Items listed in a dataset
Segment Open

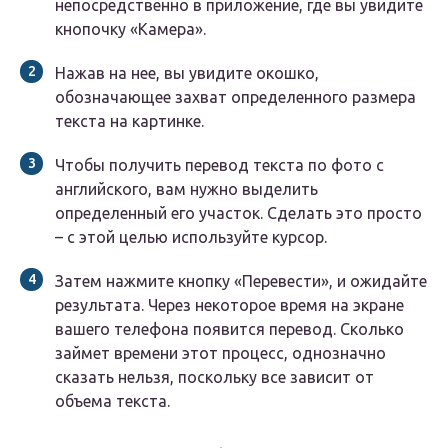
непосредственно в приложение, где вы увидите
кнопочку «Камера».
Нажав на нее, вы увидите окошко,
обозначающее захват определенного размера
текста на картинке.
Чтобы получить перевод текста по фото с
английского, вам нужно выделить
определенный его участок. Сделать это просто
– с этой целью используйте курсор.
Затем нажмите кнопку «Перевести», и ожидайте
результата. Через некоторое время на экране
вашего телефона появится перевод. Сколько
займет времени этот процесс, однозначно
сказать нельзя, поскольку все зависит от
объема текста.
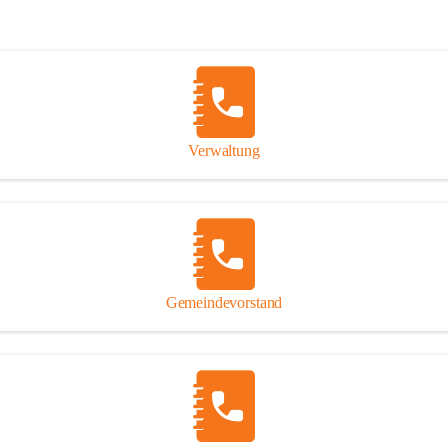
Verwaltung
Gemeindevorstand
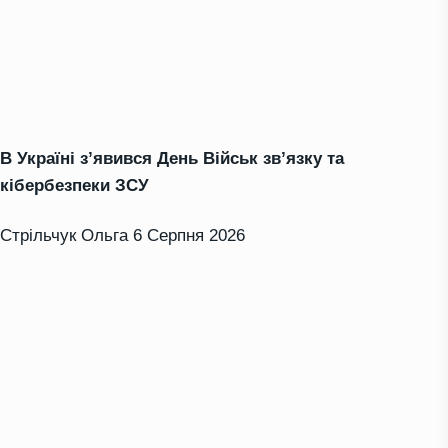
В Україні з’явився День Військ зв’язку та
кібербезпеки ЗСУ
Стрільчук Ольга
6 Серпня 2026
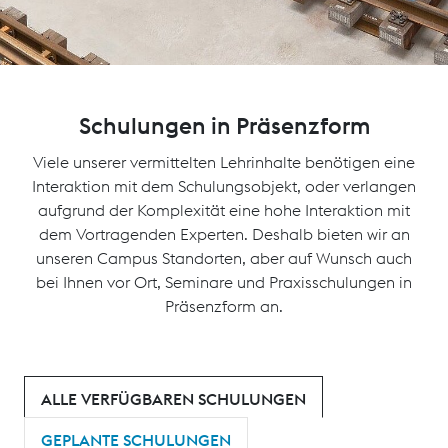
Schulungen in Präsenzform
Viele unserer vermittelten Lehrinhalte benötigen eine
Interaktion mit dem Schulungsobjekt, oder verlangen
aufgrund der Komplexität eine hohe Interaktion mit
dem Vortragenden Experten. Deshalb bieten wir an
unseren Campus Standorten, aber auf Wunsch auch
bei Ihnen vor Ort, Seminare und Praxisschulungen in
Präsenzform an.
ALLE VERFÜGBAREN SCHULUNGEN
GEPLANTE SCHULUNGEN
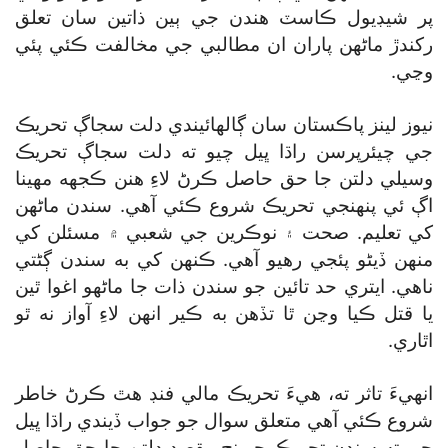
پر شيڊيول ڪاسٽ هندن جي ٻين ذاتين سان تعلق
رکندڙ ماڻهن پاران ان مطالبي جي مخالفت ڪئي پئي
وڃي.
نيوز لينز پاڪستان سان ڳالهائيندي دلت سجاڳ تحريڪ
جي چيئرپرسن راڌا ڀيل چيو ته دلت سجاڳ تحريڪ
وسيلي دلتن جا حق حاصل ڪرڻ لاءِ هنن ڪجهه مهينا
اڳ ئي پنهنجي تحريڪ شروع ڪئي آهي. سندن ماڻهن
کي تعليم. صحت ۽ نوڪرين جي شعبي ۾ مسئلن کي
منهن ڏيڻو پئجي رهيو آهي. ڪنهن کي به سندن ڳڻتي
ناهي. ايتري حد تائين جو سندن ذات جا ماڻهو اغوا ٿين
يا قتل ڪيا وڃن ٿا تڏهن به ڪير انهن لاءِ آواز نه ٿو
اٿاري.
انهيءَ تاثر ته، هيءَ تحريڪ مالي فنڊ هٿ ڪرڻ خاطر
شروع ڪئي آهي متعلق سوال جو جواب ڏيندي راڌا ڀيل
چيو ته سندن تحريڪ جو نج مقصد دلتن جا حق حاصل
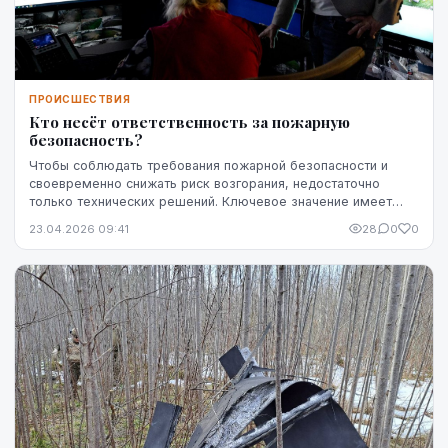
ПРОИСШЕСТВИЯ
Кто несёт ответственность за пожарную
безопасность?
Чтобы соблюдать требования пожарной безопасности и
своевременно снижать риск возгорания, недостаточно
только технических решений. Ключевое значение имеет
чётко определённая ответственность — кто именн...
23.04.2026 09:41
28
0
0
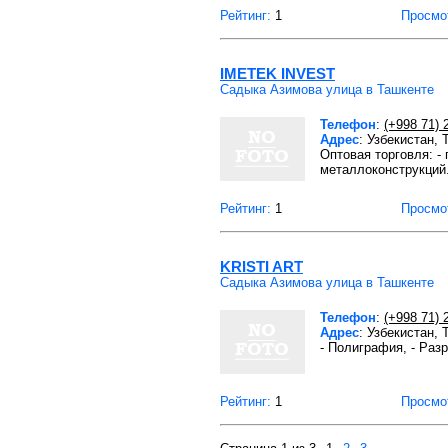
Рейтинг:
1
Просмо
IMETEK INVEST
Садыка Азимова улица в Ташкенте
Телефон
:
(+998 71) 
Адрес
: Узбекистан,
Оптовая торговля: -
металлоконструкций
Рейтинг:
1
Просмо
KRISTI ART
Садыка Азимова улица в Ташкенте
Телефон
:
(+998 71) 
Адрес
: Узбекистан,
- Полиграфия, - Раз
Рейтинг:
1
Просмо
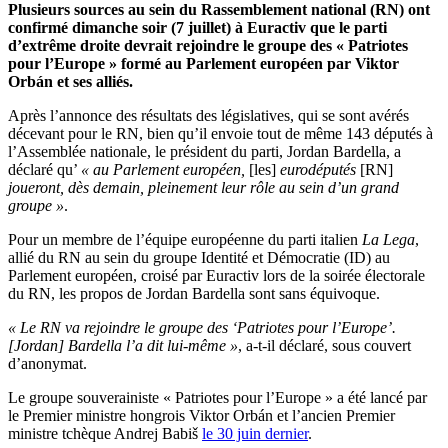
Plusieurs sources au sein du Rassemblement national (RN) ont
confirmé dimanche soir (7 juillet) à Euractiv que le parti
d’extrême droite devrait rejoindre le groupe des « Patriotes
pour l’Europe » formé au Parlement européen par Viktor
Orbán et ses alliés.
Après l’annonce des résultats des législatives, qui se sont avérés
décevant pour le RN, bien qu’il envoie tout de même 143 députés à
l’Assemblée nationale, le président du parti, Jordan Bardella, a
déclaré qu’
« au Parlement européen,
[les]
eurodéputés
[RN]
joueront, dès demain, pleinement leur rôle au sein d’un grand
groupe »
.
Pour un membre de l’équipe européenne du parti italien
La Lega
,
allié du RN au sein du groupe Identité et Démocratie (ID) au
Parlement européen, croisé par Euractiv lors de la soirée électorale
du RN, les propos de Jordan Bardella sont sans équivoque.
« Le RN va rejoindre le groupe des ‘Patriotes pour l’Europe’.
[Jordan] Bardella l’a dit lui-même »
, a-t-il déclaré, sous couvert
d’anonymat.
Le groupe souverainiste « Patriotes pour l’Europe » a été lancé par
le Premier ministre hongrois Viktor Orbán et l’ancien Premier
ministre tchèque Andrej Babiš
le 30 juin dernier
.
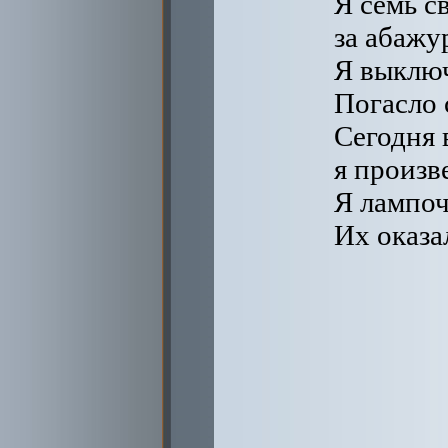
Я семь с
за абажу
Я выключ
Погасло 
Сегодня 
я произв
Я лампоч
Их оказа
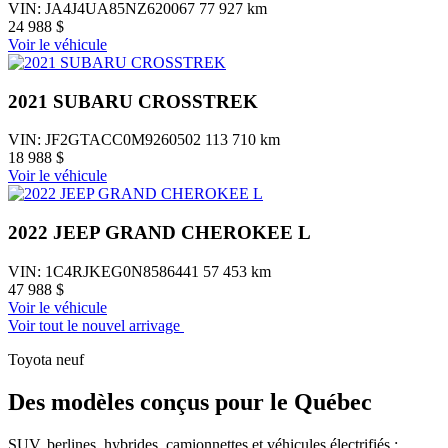
VIN: JA4J4UA85NZ620067
77 927 km
24 988 $
Voir le véhicule
2021 SUBARU CROSSTREK
VIN: JF2GTACC0M9260502
113 710 km
18 988 $
Voir le véhicule
2022 JEEP GRAND CHEROKEE L
VIN: 1C4RJKEG0N8586441
57 453 km
47 988 $
Voir le véhicule
Voir tout le nouvel arrivage
Toyota neuf
Des modèles conçus pour le Québec
SUV, berlines, hybrides, camionnettes et véhicules électrifiés :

Segment Closed

Which lines above include "перевод"? Show each of them by copying it.

#### [Task answer]
Чтобы получить перевод текста по фото с
вашего телефона появится перевод. Сколько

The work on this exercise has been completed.